:: TASK TO CARRY OUT ::
In the entries below, which lines run from the one with "negra y un Ford Mustang blanco." through the one with "se disputera demain à 21h et"? Repeat exactly those, both included, and no pictures.

:: INPUT ::
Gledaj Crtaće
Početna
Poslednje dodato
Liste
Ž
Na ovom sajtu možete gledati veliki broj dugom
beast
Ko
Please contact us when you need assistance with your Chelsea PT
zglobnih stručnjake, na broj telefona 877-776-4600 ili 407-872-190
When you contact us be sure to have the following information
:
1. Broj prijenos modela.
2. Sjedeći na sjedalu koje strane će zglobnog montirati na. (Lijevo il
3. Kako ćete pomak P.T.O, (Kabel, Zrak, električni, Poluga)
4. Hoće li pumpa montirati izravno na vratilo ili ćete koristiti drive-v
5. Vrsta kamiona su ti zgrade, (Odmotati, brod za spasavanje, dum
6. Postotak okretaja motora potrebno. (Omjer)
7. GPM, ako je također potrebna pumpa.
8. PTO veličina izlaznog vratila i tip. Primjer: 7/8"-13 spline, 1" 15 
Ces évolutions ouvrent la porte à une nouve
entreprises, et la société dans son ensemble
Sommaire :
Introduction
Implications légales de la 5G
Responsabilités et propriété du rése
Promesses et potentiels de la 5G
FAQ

==

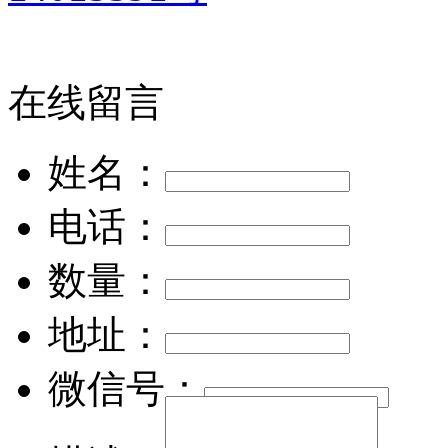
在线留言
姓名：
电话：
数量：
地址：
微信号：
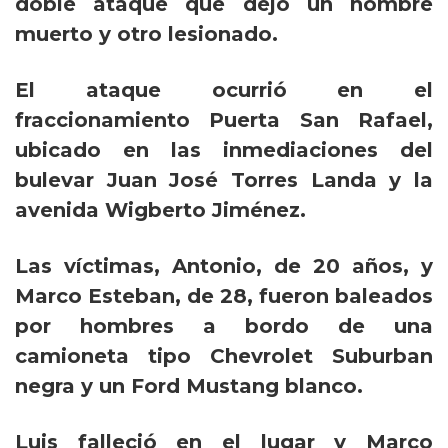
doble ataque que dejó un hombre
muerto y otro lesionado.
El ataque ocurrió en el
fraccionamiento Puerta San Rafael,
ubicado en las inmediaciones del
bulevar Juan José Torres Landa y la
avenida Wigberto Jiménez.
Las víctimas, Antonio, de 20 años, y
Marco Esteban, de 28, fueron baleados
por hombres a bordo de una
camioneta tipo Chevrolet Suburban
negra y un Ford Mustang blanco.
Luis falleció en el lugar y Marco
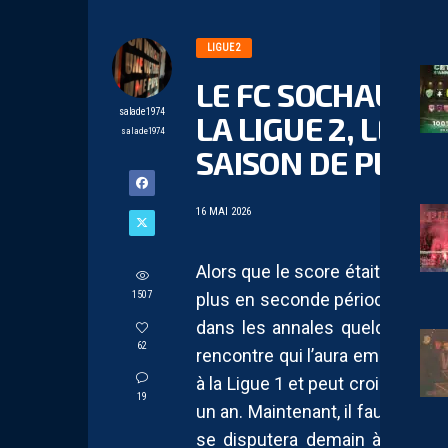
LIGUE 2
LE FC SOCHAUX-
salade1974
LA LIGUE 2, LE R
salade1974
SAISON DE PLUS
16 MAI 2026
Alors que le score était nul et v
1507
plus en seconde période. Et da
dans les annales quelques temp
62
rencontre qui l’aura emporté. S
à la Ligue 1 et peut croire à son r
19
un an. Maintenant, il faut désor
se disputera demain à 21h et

* * *

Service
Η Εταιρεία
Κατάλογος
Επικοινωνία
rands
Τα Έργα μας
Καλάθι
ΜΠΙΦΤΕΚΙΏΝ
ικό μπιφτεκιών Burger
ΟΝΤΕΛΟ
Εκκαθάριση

:: ANSWER BELOW ::
negra y un Ford Mustang blanco.
Luis falleció en el lugar y Marco
LIGUE 2
LE FC SOCHAUX-
salade1974
LA LIGUE 2, LE R
salade1974
SAISON DE PLUS
16 MAI 2026
Alors que le score était nul et v
1507
plus en seconde période. Et da
dans les annales quelques temp
62
rencontre qui l’aura emporté. S
à la Ligue 1 et peut croire à son r
19
un an. Maintenant, il faut désor
se disputera demain à 21h et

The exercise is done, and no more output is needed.